This procedure is intended to repopulate HSM in the event when no Postgres backup exists.
Healthy System Layout Service (SLS). Recovered first if also affected.
Healthy HSM service.
Verify all 3 HSM Postgres replicas are up and running:
kubectl -n services get pods -l cluster-name=cray-smd-postgres
Example output:
NAME READY STATUS RESTARTS AGE
cray-smd-postgres-0 3/3 Running 0 18d
cray-smd-postgres-1 3/3 Running 0 18d
cray-smd-postgres-2 3/3 Running 0 18d
Re-run the HSM loader job.
kubectl -n services get job cray-smd-init -o json | jq 'del(.spec.selector)' | jq 'del(.spec.template.metadata.labels."controller-uid")' | kubectl replace --force -f -
Wait for the job to complete:
kubectl wait -n services job cray-smd-init --for=condition=complete --timeout=5m
Verify that the service is functional.
cray hsm service ready list
Example output:
code = 0
message = "HSM is healthy"
Get the number of node objects stored in HSM.

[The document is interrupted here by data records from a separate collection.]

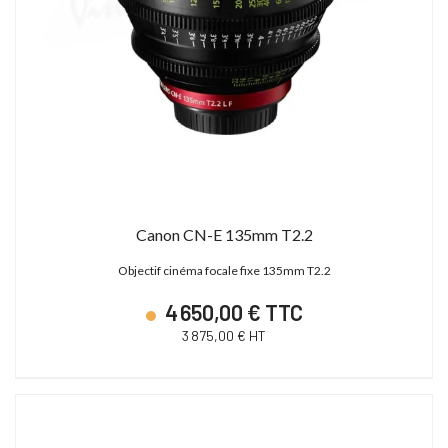
Canon CN-E 135mm T2.2
Objectif cinéma focale fixe 135mm T2.2
4 650,00 € TTC
3 875,00 € HT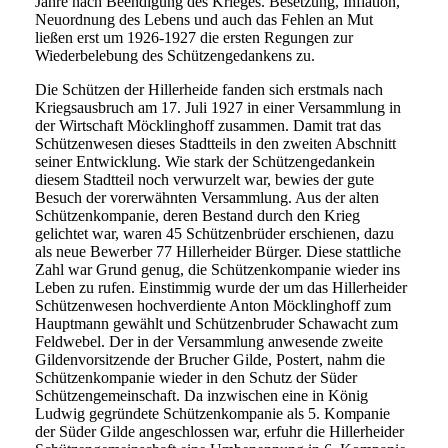
Jahre nach Beendigung des Krieges. Besetzung, Inflation,
Neuordnung des Lebens und auch das Fehlen an Mut
ließen erst um 1926-1927 die ersten Regungen zur
Wiederbelebung des Schützengedankens zu.
Die Schützen der Hillerheide fanden sich erstmals nach
Kriegsausbruch am 17. Juli 1927 in einer Versammlung in
der Wirtschaft Möcklinghoff zusammen. Damit trat das
Schützenwesen dieses Stadtteils in den zweiten Abschnitt
seiner Entwicklung. Wie stark der Schützengedankein
diesem Stadtteil noch verwurzelt war, bewies der gute
Besuch der vorerwähnten Versammlung. Aus der alten
Schützenkompanie, deren Bestand durch den Krieg
gelichtet war, waren 45 Schützenbrüder erschienen, dazu
als neue Bewerber 77 Hillerheider Bürger. Diese stattliche
Zahl war Grund genug, die Schützenkompanie wieder ins
Leben zu rufen. Einstimmig wurde der um das Hillerheider
Schützenwesen hochverdiente Anton Möcklinghoff zum
Hauptmann gewählt und Schützenbruder Schawacht zum
Feldwebel. Der in der Versammlung anwesende zweite
Gildenvorsitzende der Brucher Gilde, Postert, nahm die
Schützenkompanie wieder in den Schutz der Süder
Schützengemeinschaft. Da inzwischen eine in König
Ludwig gegründete Schützenkompanie als 5. Kompanie
der Süder Gilde angeschlossen war, erfuhr die Hillerheider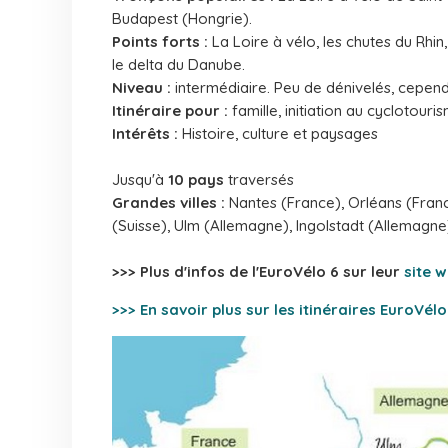
Budapest (Hongrie).
Points forts :
La Loire à vélo, les chutes du Rhin,
le delta du Danube.
Niveau :
intermédiaire.
Peu de dénivelés, cepend
Itinéraire pour :
famille, initiation au cyclotouri
Intérêts :
Histoire, culture et paysages
Jusqu'à
10 pays
traversés
Grandes villes :
Nantes (France), Orléans (Fran
(Suisse), Ulm (Allemagne), Ingolstadt (Allemagne),
>>> Plus d'infos de l'EuroVélo 6 sur leur
site 
>>> En savoir plus sur les itinéraires EuroVélo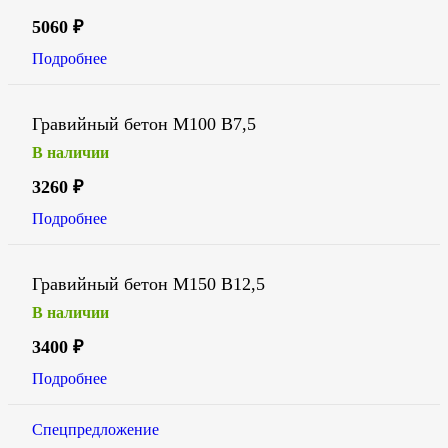
5060
₽
Подробнее
Гравийный бетон М100 В7,5
В наличии
3260
₽
Подробнее
Гравийный бетон М150 В12,5
В наличии
3400
₽
Подробнее
Спецпредложение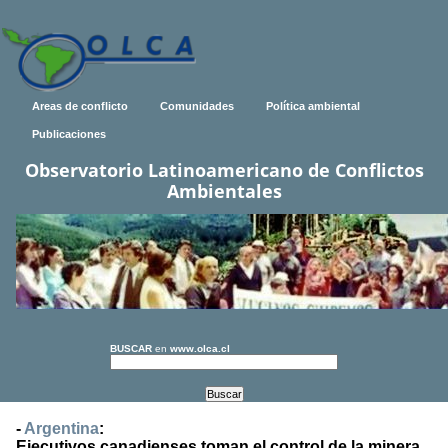
Areas de conflicto
Comunidades
Política ambiental
Publicaciones
Observatorio Latinoamericano de Conflictos
Ambientales
BUSCAR
en
www.olca.cl
-
Argentina
:
Ejecutivos canadienses toman el control de la minera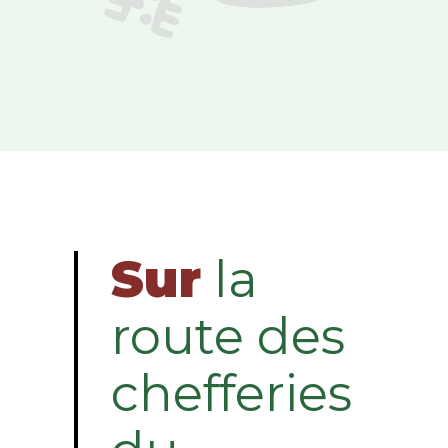
Sur
la
route des
chefferies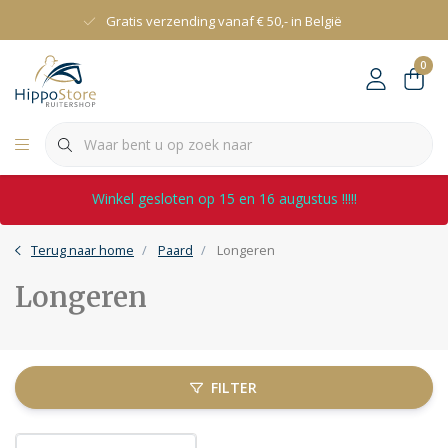
Gratis verzending vanaf € 50,- in België
0
Winkel gesloten op 15 en 16 augustus !!!!!
Terug naar home
Paard
Longeren
Longeren
FILTER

cray hsm state components list --type Node --format json | jq .Components[].ID | wc -l
Ensure HMS Discovery Kubernetes cronjob is enabled.
kubectl -n services patch cronjobs hms-discovery -p '{"spec" : {"suspend" : false }}'
Restart MEDS.
To repopulate HSM with components, restart MEDS so it will add known RedfishEndpoints
back in to HSM. This will also kick off HSM rediscovery to repopulate components and hardware inventory.
kubectl scale deployment cray-meds -n services --replicas=0
kubectl scale deployment cray-meds -n services --replicas=1
Wait for the RedfishEndpoints table to get repopulated and discovery to complete.
cray hsm inventory redfishEndpoints list --format json | jq .RedfishEndpoints[].ID | wc -l
100
cray hsm inventory redfishEndpoints list --format json | grep -c "DiscoveryStarted"
0
Check for Discovery Errors.
cray hsm inventory redfishEndpoints list --format json | grep LastDiscoveryStatus | grep -v -c "DiscoverOK"
If any of the RedfishEndpoint entries have a LastDiscoveryStatus
other than DiscoverOK
after discovery has completed, refer
to the Troubleshoot Issues with Redfish Endpoint Discovery procedure for guidance.
Re-apply any component group or partition customizations.
Any component groups or partitions created before HSM’s Postgres information was lost will need to be manually re-entered.